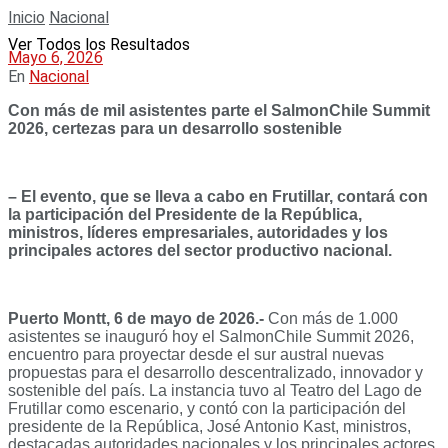
Inicio
Nacional
Ver Todos los Resultados
Mayo 6, 2026
En
Nacional
Con más de mil asistentes parte el SalmonChile Summit
2026, certezas para un desarrollo sostenible
– El evento, que se lleva a cabo en Frutillar, contará con
la participación del Presidente de la República,
ministros, líderes empresariales, autoridades y los
principales actores del sector productivo nacional.
Puerto Montt, 6 de mayo de 2026.-
Con más de 1.000
asistentes se inauguró hoy el SalmonChile Summit 2026,
encuentro para proyectar desde el sur austral nuevas
propuestas para el desarrollo descentralizado, innovador y
sostenible del país. La instancia tuvo al Teatro del Lago de
Frutillar como escenario, y contó con la participación del
presidente de la República, José Antonio Kast, ministros,
destacadas autoridades nacionales y los principales actores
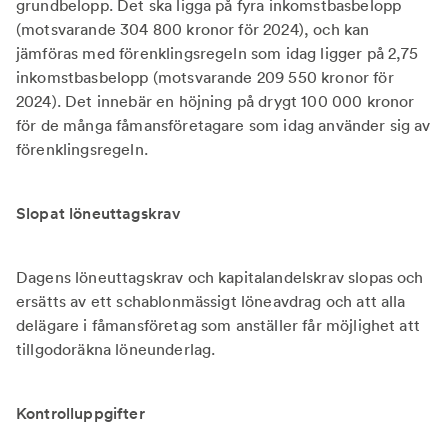
grundbelopp. Det ska ligga på fyra inkomstbasbelopp
(motsvarande 304 800 kronor för 2024), och kan
jämföras med förenklingsregeln som idag ligger på 2,75
inkomstbasbelopp (motsvarande 209 550 kronor för
2024). Det innebär en höjning på drygt 100 000 kronor
för de många fåmansföretagare som idag använder sig av
förenklingsregeln.
Slopat löneuttagskrav
Dagens löneuttagskrav och kapitalandelskrav slopas och
ersätts av ett schablonmässigt löneavdrag och att alla
delägare i fåmansföretag som anställer får möjlighet att
tillgodoräkna löneunderlag.
Kontrolluppgifter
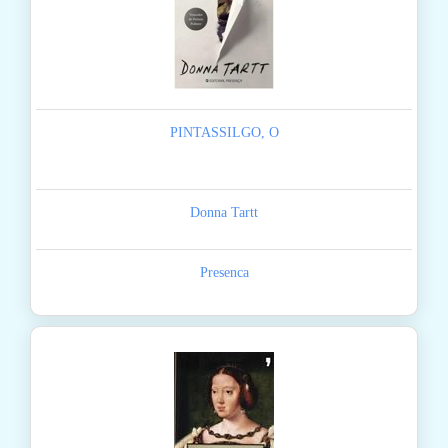
PINTASSILGO, O
Donna Tartt
Presenca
::::::::::
Repeat the data above exactly; images are not part of the copy.

* The answer *
Inicio
Nacional
Ver Todos los Resultados
Mayo 6, 2026
En
Nacional
Con más de mil asistentes parte el SalmonChile Summit
2026, certezas para un desarrollo sostenible
– El evento, que se lleva a cabo en Frutillar, contará con
la participación del Presidente de la República,
ministros, líderes empresariales, autoridades y los
principales actores del sector productivo nacional.
Puerto Montt, 6 de mayo de 2026.-
Con más de 1.000
asistentes se inauguró hoy el SalmonChile Summit 2026,
encuentro para proyectar desde el sur austral nuevas
propuestas para el desarrollo descentralizado, innovador y
sostenible del país. La instancia tuvo al Teatro del Lago de
Frutillar como escenario, y contó con la participación del
presidente de la República, José Antonio Kast, ministros,
destacadas autoridades nacionales y los principales actores
grundbelopp. Det ska ligga på fyra inkomstbasbelopp
(motsvarande 304 800 kronor för 2024), och kan
jämföras med förenklingsregeln som idag ligger på 2,75
inkomstbasbelopp (motsvarande 209 550 kronor för
2024). Det innebär en höjning på drygt 100 000 kronor
för de många fåmansföretagare som idag använder sig av
förenklingsregeln.
Slopat löneuttagskrav
Dagens löneuttagskrav och kapitalandelskrav slopas och
ersätts av ett schablonmässigt löneavdrag och att alla
delägare i fåmansföretag som anställer får möjlighet att
tillgodoräkna löneunderlag.
Kontrolluppgifter
PINTASSILGO, O
Donna Tartt
Presenca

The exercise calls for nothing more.